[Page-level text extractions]
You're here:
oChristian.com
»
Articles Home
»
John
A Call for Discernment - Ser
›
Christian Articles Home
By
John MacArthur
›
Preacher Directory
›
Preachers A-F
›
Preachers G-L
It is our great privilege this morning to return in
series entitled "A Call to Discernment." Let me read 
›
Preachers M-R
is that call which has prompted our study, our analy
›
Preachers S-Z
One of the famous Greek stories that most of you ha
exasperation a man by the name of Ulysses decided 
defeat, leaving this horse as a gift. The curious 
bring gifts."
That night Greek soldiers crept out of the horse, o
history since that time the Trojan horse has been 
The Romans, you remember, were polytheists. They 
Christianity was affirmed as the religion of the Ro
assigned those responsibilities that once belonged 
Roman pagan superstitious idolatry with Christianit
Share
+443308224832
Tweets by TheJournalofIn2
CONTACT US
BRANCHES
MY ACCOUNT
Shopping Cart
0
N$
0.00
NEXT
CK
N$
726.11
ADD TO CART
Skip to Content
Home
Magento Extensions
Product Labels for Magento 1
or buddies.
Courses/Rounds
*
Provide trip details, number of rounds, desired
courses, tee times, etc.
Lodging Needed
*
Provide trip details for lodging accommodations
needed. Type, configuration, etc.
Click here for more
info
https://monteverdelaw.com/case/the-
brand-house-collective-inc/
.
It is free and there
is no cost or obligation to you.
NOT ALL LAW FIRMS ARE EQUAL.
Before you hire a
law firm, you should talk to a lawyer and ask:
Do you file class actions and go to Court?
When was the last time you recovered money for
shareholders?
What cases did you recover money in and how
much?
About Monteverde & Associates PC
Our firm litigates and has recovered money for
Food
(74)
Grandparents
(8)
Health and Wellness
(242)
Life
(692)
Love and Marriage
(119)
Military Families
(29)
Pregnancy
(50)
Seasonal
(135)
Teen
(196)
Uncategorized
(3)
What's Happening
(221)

EXERCISE INSTRUCTIONS:
Using the data above, print exactly the lines from the line that contains "Lodging Needed" through the line that contains "is no cost or obligation to you.", with both included.

RESPONSE TO THE EXERCISE:
Lodging Needed
*
Provide trip details for lodging accommodations
needed. Type, configuration, etc.
Click here for more
info
https://monteverdelaw.com/case/the-
brand-house-collective-inc/
.
It is free and there
is no cost or obligation to you.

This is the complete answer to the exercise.